Kelley’s grin softens into something real. He nods once. “Okay. Different angle.”
He drops into a lunge, sipping mid-dip.
“What the hell are you doing?”
“Multitasking,” he says. “Saving your life.”
“We distract them,” he adds. “Something bigger.”
I rub my temples. “Simple. Effective. Not a circus.”
He grabs an apple, tosses it once, bites. “Fine. Nuclear option. We say it’s me in the photo.”
“And how does that help?”
“I bounce back better.” He shrugs. “Hero arc.”
I shake my head.
The joke lands wrong.
I shake my head, chuckling. “Kel, you’re out of your damn mind.”
For a second the room settles into rare quiet. I glance over at Kelley, who somehow manages to pace even when nothing’s happening. The man is pure kinetic energy. We’re nothing alike—he’s the hurricane, I’m the guy boarding up the windows—but somehow it works. Always has.

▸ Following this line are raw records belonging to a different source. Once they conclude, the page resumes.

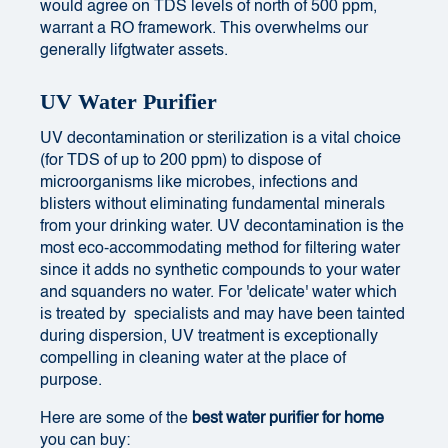
would agree on TDS levels of north of 500 ppm,
warrant a RO framework. This overwhelms our
generally lifgtwater assets.
UV Water Purifier
UV decontamination or sterilization is a vital choice
(for
TDS of up to 200 ppm
) to dispose of
microorganisms like microbes, infections and
blisters without eliminating fundamental minerals
from your drinking water. UV decontamination is the
most eco-accommodating method for filtering water
since it adds no synthetic compounds to your water
and squanders no water. For 'delicate' water which
is treated by specialists and may have been tainted
during dispersion, UV treatment is exceptionally
compelling in cleaning water at the place of
purpose.
Here are some of the
best
water purifier for home
you can buy: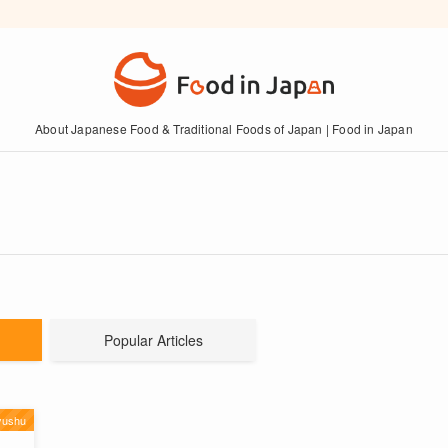
About Japanese Food & Traditional Foods of Japan | Food in Japan
Popular Articles
yushu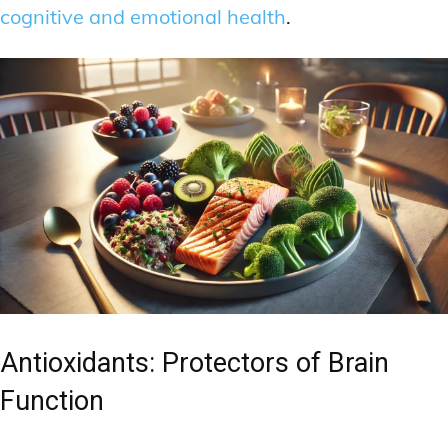
cognitive and emotional health
.
Antioxidants: Protectors of Brain
Function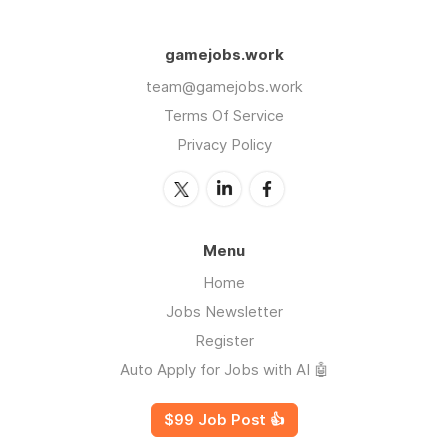
gamejobs.work
team@gamejobs.work
Terms Of Service
Privacy Policy
Menu
Home
Jobs Newsletter
Register
Auto Apply for Jobs with AI 🤖
$99 Job Post 👍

“Remember when we came up with the idea for the business?” I say, nodding toward the framed photo from graduation. Two cocky idiots in oversized suits, convinced we’d own the world by thirty.
Kelley grins, crossing the room with that same reckless swagger he had back then. “Yeah. Sitting in your dorm room like, we’re gonna take over the world by 2030.”